バジェットキャップについては、ドライバーの年棒やFIAから課される罰金の他に エンジンの開発費やマーケティングに関する支出は対象から除外される。この制度は任意だが、受け入れたチームにはフロントとリアに装着する可動ウィングやエンジン回転数の制限が撤廃される。他にもオフシーズンには無制限でコーステストを行うことが出来るようになり、風洞テストでも優遇される。また、F1に新たに参入するチームには、年間670万ポンド(約10億円)が支給され、マシン2台分のシャシーとその輸送が無料となる。現状ではポイントを稼いだ実績のあるチームだけが輸送料免除となっていたルールを改善したものだ。

一方、フェラーリとBMWは任意選択となるバジェットキャップについて、ドライバーも含めて不快感を表明し、F1撤退も視野に入れていることを示唆した。ルノーやウィリアムズ、またマクラーレンやBMWでさえ制度の実施には賛成しているのだが、如何せん、従来に比べて4000万ポンドという金額があまりにも低予算のうえ、実施が来シーズンからということに抵抗しているのだ。F1チーム協会のFOTAは、制限額を来シーズンは6000万ポンド(約90億円)にするか、もしくは2、3年をかけて段階的に6000万ポンド にしていく方法を提案している。 しかし、いずれの場合でも、制度自体が任意であり従ったチームだけが優遇される2重構造には強く反対している。

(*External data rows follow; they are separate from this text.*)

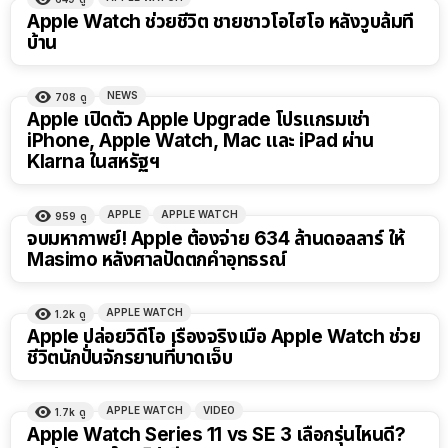
Apple Watch ช่วยชีวิต ชายชาวโอไฮโอ หลังวูบล้มที่
บ้าน
NEWS
708
ดู
Apple เปิดตัว Apple Upgrade โปรแกรมเช่า
iPhone, Apple Watch, Mac และ iPad ผ่าน
Klarna ในสหรัฐฯ
APPLE
APPLE WATCH
959
ดู
จบมหากาพย์! Apple ต้องจ่าย 634 ล้านดอลลาร์ ให้
Masimo หลังศาลปัดตกคำอุทธรณ์
APPLE WATCH
1.2k
ดู
Apple ปล่อยวิดีโอ เรื่องจริงเมื่อ Apple Watch ช่วย
ชีวิตนักปั่นจักรยานที่บาดเจ็บ
APPLE WATCH
VIDEO
1.7k
ดู
Apple Watch Series 11 vs SE 3 เลือกรุ่นไหนดี?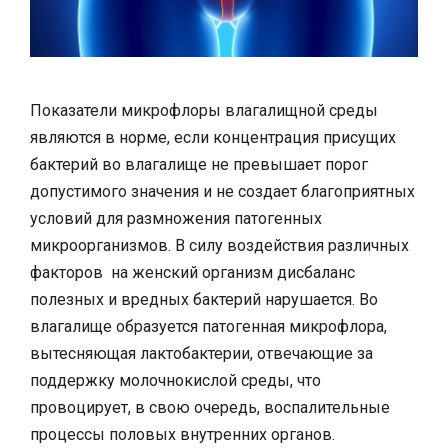
Показатели микрофлоры влагалищной среды
являются в норме, если концентрация присущих
бактерий во влагалище не превышает порог
допустимого значения и не создает благоприятных
условий для размножения патогенных
микроорганизмов. В силу воздействия различных
факторов на женский организм дисбаланс
полезных и вредных бактерий нарушается. Во
влагалище образуется патогенная микрофлора,
вытесняющая лактобактерии, отвечающие за
поддержку молочнокислой среды, что
провоцирует, в свою очередь, воспалительные
процессы половых внутренних органов.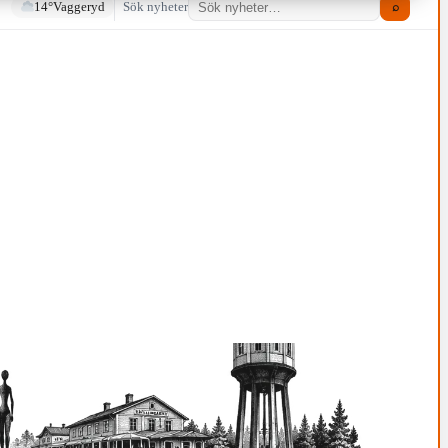
14°
Vaggeryd
Sök nyheter
⌕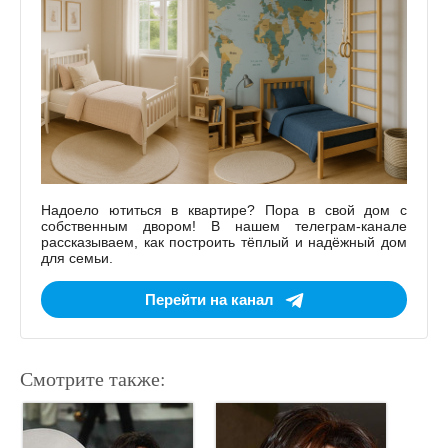
Надоело ютиться в квартире? Пора в свой дом с
собственным двором! В нашем телеграм-канале
рассказываем, как построить тёплый и надёжный дом
для семьи.
Перейти на канал
Смотрите также: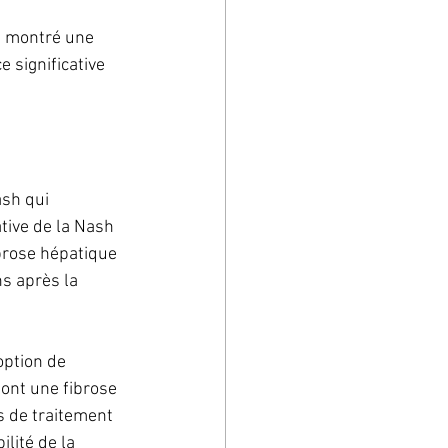
nt montré une 
e significative 
sh qui 
tive de la Nash 
ibrose hépatique 
s après la 
option de 
 ont une fibrose 
s de traitement 
lité de la 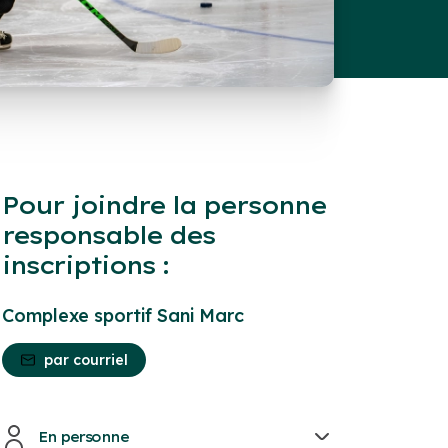
Pour joindre la personne
responsable des
inscriptions :
Complexe sportif Sani Marc
par courriel
En personne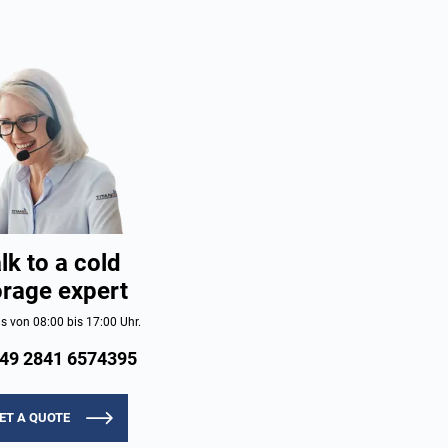
lk to a cold
orage expert
s von 08:00 bis 17:00 Uhr.
49 2841 6574395
ET A QUOTE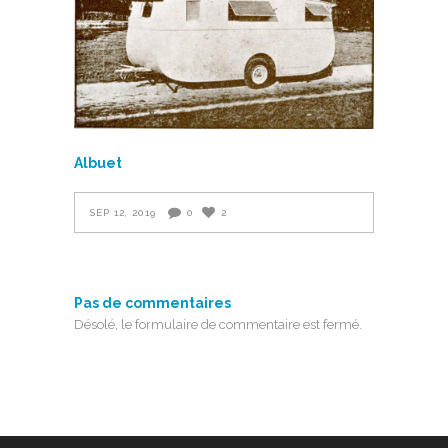
Albuet
SEP 12, 2019
0
2
Pas de commentaires
Désolé, le formulaire de commentaire est fermé.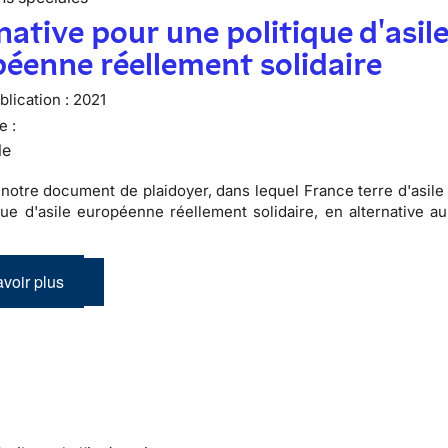
native pour une politique d'asil
éenne réellement solidaire
lication :
2021
e :
le
notre document de plaidoyer, dans lequel France terre d'asile 
que d'asile européenne réellement solidaire, en alternative a
voir plus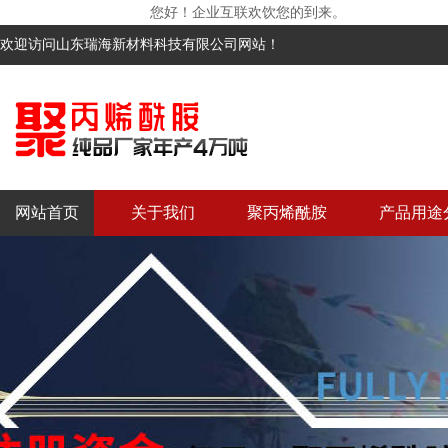
您好！企业互联欢饮您的到来。
欢迎访问山东瑞海新材料科技有限公司网站！
网站首页
关于我们
聚丙烯酰胺
产品用途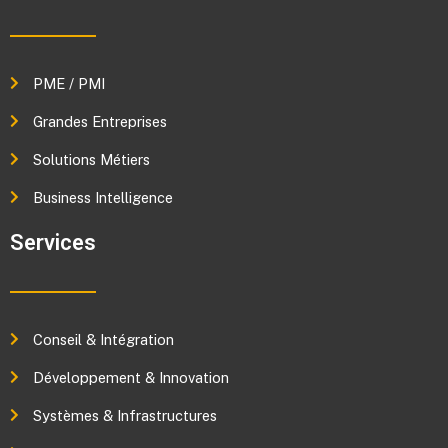
PME / PMI
Grandes Entreprises
Solutions Métiers
Business Intelligence
Services
Conseil & Intégration
Développement & Innovation
Systèmes & Infrastructures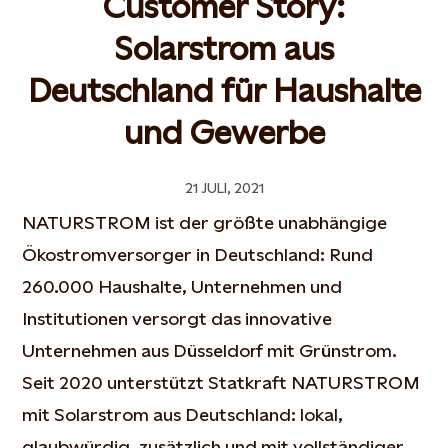
Customer Story:
Solarstrom aus
Deutschland für Haushalte
und Gewerbe
21 JULI, 2021
NATURSTROM ist der größte unabhängige
Ökostromversorger in Deutschland: Rund
260.000 Haushalte, Unternehmen und
Institutionen versorgt das innovative
Unternehmen aus Düsseldorf mit Grünstrom.
Seit 2020 unterstützt Statkraft NATURSTROM
mit Solarstrom aus Deutschland: lokal,
glaubwürdig, zusätzlich und mit vollständiger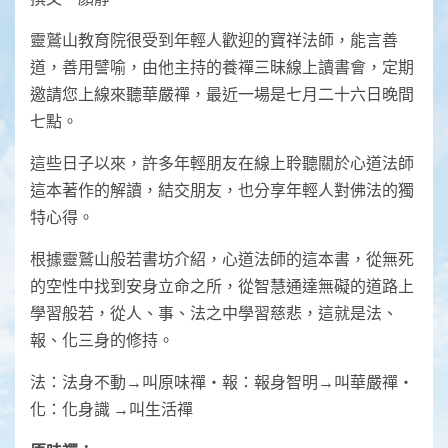
靈鷲山教育院很受到年輕人歡迎的寶祥法師，能言善
道，善用譬喻，由他主持的養禪三昧線上讀書會，定期
邀請您上線來聽華嚴禪，最近一場是七月二十六日晚間
七點。
這些日子以來，許多年輕朋友在線上聆聽關於心道法師
這本著作的解讀，結交朋友，也分享年輕人對佛法的獨
特心得。
根據靈鷲山般若書坊介紹，心道法師的這本書，從無死
的空性中找到安身立命之所，從智慧通達無礙的道路上
學習般若，從人、事、法之中學習慈悲，這就是法、
報、化三身的修持。
法：法身不動→叫原味禪‧報：報身智明→叫華嚴禪‧
化：化身識 →叫生活禪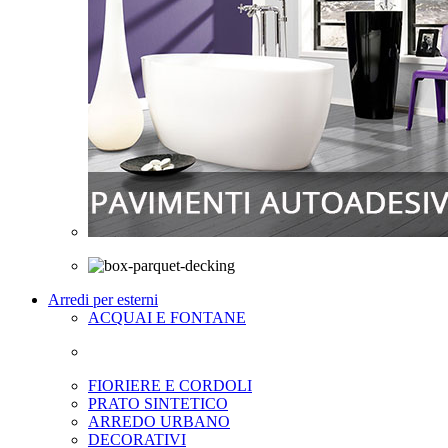
Arredi per esterni
ACQUAI E FONTANE
FIORIERE E CORDOLI
PRATO SINTETICO
ARREDO URBANO
DECORATIVI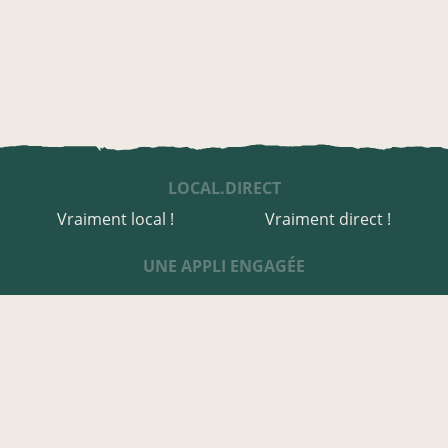
LOCAL.DIRECT
Vraiment local !
Vraiment direct !
UNE APPLI ENGAGÉE
Une appli à prix libre
Des relais de producteurs
Une appli co-construite
Des co-livraisons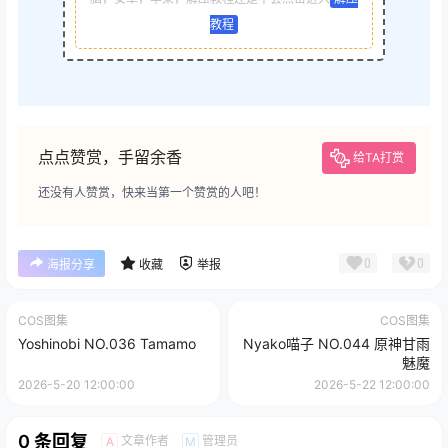
教程
点点赞赏，手留余香
给TA打赏
还没有人赞赏，快来当第一个赞赏的人吧！
0
0
海报分享
收藏
举报
COS图集
COS图集
Yoshinobi NO.036 Tamamo
Nyako喵子 NO.044 原神甘雨
魅魔
2026-5-20 12:00:00
2026-5-22 12:00:00
0 条回复
文章作者
管理员
A
M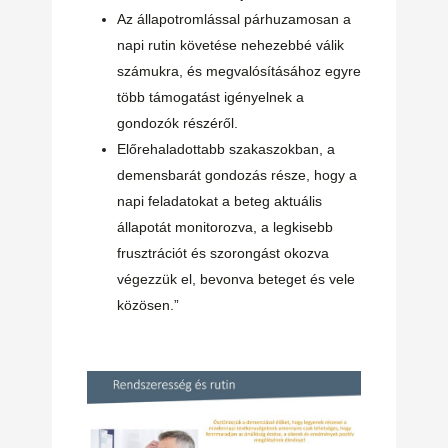
Az állapotromlással párhuzamosan a
napi rutin követése nehezebbé válik
számukra, és megvalósításához egyre
több támogatást igényelnek a
gondozók részéről.
Előrehaladottabb szakaszokban, a
demensbarát gondozás része, hogy a
napi feladatokat a beteg aktuális
állapotát monitorozva, a legkisebb
frusztrációt és szorongást okozva
végezzük el, bevonva beteget és vele
közösen.”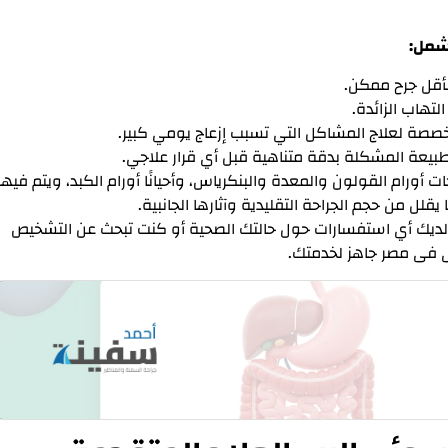
تشمل:
بأقل جرح ممكن.
تهاب الزائدة.
صصة لعلاج المشاكل التي تسبب إزعاج يومي كبير.
طبيعة المشكلة بدقة متناهية قبل أي قرار علاجي.
 أورام القولون والمعدة والبنكرياس، وأحيانًا أورام الكبد، ويتم فيها
 يقلل من حجم الجراحة التقليدية وآثارها الجانبية.
نت لديك أي استفسارات حول حالتك الصحية أو كنت تبحث عن التشخيص
ى فى مصر جاهز لخدمتك.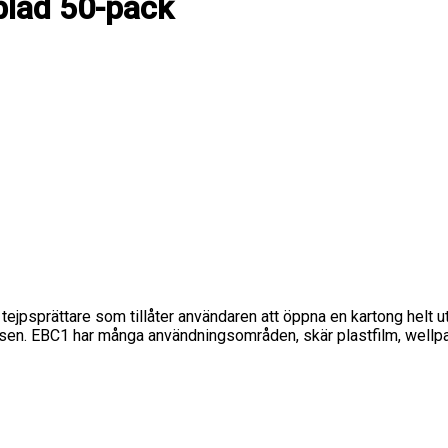
blad 50-pack
 tejpsprättare som tillåter användaren att öppna en kartong helt
tsen. EBC1 har många användningsområden, skär plastfilm, wellpap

今回のルール改正の立役者はF1界のドンと呼ばれるバーニー・エクレストンであることは間違いない。単純に考えれば、F1のチーム予算コストが削減されれば、F1の商業権を握るエクレストン氏が率いるFOM(フォーミュラ・ワン・マネージメント)からトップチームに支払われるべき分配金(放映権料や入場料などから算出する金額)も少なくてすむ計算になる。参加チームに支払われる分配金の総額は恐らく4000万ポンド(約60億円)ほどになるのではないかと考えられる。F1界の権力争いとも言えるこの戦い、来週にも落ち着くだろう。我々も動向を見守りたい。